Turn some session tokens into JWTs, deprecate the rest
Like the previous option, but only for a small number of recommended authentication mechanisms; probably OAuth 2 and one session cookie. (Which could be one of the existing cookies, e.g. the CentralAuth user token cookie, but it's probably better to just define a new cookie and to make sure every cookie-based session provider outputs and verifies it. Eventually that cookie might replace other session mechanisms: T354910: Create simple MediaWiki session handler for remote login) Everything else gets treated as unauthenticated, in terms of rate limiting.
Paired with a migration effort of important tools from non-recommended authentication mechanisms (OAuth 1 and bot passwords).
Strengths:
- Preserves some of the benefits of the previous proposal: decentralized, performant.

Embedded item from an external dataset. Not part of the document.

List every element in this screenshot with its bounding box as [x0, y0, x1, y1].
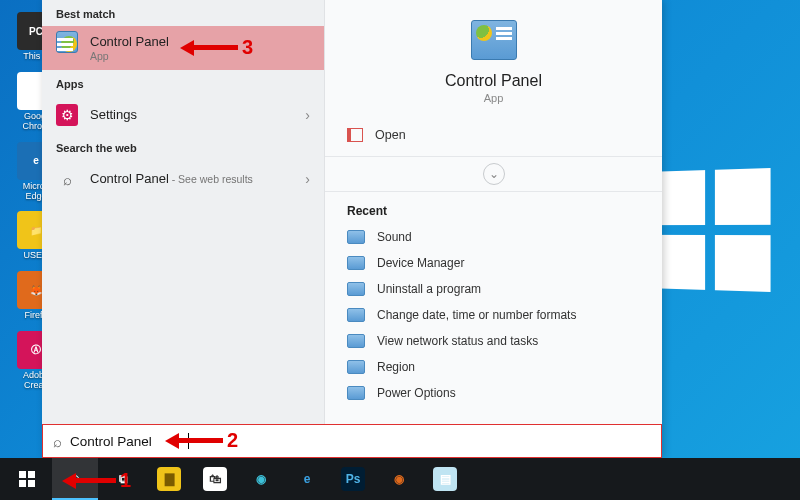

- Small amount of work - OAuth 2 already uses JWTs, user token cookies are arbitrary and we might want to change them anyway for security reasons (see e.g. T209586: Make the stored session id be a hash of the used session id to isolate them or the introduction of a HMAC step in User::getToken()).

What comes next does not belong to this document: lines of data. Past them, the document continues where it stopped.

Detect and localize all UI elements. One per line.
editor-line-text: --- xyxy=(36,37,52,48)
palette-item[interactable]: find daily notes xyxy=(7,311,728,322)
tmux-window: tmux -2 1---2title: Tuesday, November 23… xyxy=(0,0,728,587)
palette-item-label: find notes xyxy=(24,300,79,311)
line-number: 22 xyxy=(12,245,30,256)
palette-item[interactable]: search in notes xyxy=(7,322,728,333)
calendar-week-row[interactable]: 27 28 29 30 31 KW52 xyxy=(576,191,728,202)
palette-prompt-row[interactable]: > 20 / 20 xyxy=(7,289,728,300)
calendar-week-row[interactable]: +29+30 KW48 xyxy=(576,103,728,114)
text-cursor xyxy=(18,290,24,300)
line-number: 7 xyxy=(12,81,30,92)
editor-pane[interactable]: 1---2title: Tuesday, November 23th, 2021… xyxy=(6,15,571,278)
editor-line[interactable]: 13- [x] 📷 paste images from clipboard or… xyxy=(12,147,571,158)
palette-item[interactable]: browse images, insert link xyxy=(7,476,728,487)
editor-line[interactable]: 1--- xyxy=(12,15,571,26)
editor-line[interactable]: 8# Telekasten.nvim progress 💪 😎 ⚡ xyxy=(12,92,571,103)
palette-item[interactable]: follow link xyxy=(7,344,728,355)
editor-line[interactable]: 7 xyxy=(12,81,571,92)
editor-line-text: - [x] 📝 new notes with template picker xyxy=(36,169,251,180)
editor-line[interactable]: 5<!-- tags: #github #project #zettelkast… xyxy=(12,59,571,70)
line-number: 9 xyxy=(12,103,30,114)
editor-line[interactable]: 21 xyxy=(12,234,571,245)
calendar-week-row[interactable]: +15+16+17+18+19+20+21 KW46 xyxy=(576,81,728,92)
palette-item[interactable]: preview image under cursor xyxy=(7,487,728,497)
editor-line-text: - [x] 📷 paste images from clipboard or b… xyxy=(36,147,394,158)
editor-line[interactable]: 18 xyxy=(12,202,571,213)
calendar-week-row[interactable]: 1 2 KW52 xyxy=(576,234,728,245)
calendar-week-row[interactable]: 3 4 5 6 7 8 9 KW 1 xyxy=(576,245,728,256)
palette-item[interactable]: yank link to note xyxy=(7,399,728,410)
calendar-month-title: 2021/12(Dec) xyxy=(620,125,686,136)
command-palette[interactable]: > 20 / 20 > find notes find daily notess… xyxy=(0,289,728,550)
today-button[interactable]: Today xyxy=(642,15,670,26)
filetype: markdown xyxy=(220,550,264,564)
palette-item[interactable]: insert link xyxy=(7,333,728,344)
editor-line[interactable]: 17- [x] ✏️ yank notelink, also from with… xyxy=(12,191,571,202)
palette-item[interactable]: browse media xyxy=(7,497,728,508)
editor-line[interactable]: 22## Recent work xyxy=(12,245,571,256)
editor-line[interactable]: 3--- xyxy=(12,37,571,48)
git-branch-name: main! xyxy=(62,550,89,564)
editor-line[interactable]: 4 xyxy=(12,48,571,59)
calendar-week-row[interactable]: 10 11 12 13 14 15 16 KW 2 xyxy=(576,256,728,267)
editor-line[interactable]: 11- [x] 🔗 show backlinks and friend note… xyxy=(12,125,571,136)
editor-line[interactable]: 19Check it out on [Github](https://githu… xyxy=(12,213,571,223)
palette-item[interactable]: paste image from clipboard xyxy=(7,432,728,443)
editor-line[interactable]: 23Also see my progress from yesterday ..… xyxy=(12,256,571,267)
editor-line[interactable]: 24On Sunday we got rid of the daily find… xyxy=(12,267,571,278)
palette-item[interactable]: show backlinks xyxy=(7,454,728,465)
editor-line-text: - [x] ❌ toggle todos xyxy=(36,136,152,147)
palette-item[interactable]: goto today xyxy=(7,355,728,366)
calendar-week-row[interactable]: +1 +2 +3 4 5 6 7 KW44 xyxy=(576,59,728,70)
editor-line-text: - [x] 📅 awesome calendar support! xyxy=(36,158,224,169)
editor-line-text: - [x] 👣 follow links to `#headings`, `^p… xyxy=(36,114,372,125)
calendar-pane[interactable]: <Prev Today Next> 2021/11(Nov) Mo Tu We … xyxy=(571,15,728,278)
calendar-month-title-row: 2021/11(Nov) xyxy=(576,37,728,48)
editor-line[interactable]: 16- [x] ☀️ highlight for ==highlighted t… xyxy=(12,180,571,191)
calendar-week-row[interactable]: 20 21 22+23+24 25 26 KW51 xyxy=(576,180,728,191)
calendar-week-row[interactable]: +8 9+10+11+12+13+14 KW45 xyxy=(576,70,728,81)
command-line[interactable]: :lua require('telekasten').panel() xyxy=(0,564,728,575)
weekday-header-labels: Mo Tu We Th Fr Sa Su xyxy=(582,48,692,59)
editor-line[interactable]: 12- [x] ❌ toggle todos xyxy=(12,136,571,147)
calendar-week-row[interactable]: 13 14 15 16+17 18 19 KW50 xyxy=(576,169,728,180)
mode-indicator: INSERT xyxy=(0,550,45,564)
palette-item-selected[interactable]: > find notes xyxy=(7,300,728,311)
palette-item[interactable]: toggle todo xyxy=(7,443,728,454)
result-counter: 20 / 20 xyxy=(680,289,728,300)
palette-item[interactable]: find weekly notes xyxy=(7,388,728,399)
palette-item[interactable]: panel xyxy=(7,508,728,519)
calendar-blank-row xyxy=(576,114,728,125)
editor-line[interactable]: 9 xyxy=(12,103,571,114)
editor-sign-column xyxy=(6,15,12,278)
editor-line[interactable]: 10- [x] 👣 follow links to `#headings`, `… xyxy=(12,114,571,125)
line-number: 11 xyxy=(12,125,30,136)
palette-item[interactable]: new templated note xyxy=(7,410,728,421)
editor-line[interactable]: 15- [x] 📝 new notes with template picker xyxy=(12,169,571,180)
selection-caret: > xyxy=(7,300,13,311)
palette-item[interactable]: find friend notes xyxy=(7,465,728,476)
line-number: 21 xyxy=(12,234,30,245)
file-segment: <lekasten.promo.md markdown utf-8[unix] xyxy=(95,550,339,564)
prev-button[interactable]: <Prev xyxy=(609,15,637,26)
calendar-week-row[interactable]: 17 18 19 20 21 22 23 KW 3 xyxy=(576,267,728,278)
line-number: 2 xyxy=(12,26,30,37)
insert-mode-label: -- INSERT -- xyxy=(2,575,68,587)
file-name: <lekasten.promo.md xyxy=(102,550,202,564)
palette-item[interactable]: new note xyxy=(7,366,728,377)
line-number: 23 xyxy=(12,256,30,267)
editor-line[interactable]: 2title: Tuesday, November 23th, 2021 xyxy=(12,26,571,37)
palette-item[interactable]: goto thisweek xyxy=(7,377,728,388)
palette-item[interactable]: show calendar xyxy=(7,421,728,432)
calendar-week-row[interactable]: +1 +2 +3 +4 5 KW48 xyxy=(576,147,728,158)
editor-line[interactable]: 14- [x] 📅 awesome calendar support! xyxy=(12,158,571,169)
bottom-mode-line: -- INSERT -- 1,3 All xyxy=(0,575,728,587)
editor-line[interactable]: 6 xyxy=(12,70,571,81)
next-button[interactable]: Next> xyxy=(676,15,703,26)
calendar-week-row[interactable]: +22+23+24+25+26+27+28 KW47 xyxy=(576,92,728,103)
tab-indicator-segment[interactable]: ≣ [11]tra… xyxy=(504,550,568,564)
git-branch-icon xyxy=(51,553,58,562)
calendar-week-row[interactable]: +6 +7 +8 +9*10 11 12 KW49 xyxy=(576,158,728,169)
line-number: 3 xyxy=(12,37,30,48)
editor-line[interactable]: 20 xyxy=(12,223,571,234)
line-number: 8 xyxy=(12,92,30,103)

- The migration effort would be somewhat valuable on its own. OAuth 1 is a very outdated protocol, few other sites use it. It doesn't have an equivalent of OIDC so we are maintaining a homegrown OIDC-on-OAuth-1 protocol, which is not ideal.
Weaknesses:
- Still coupled with MediaWiki session logic
- More confusing rate-limiting behavior from a user point of view
- Does not really help with decoupling session creation and session validation, which would be the main motivation for the previous option
- The migration effort might be significant - most of the community tooling uses OAuth 1, and bot passwords were created specifically to avoid having to change the code of old unmaintained bots.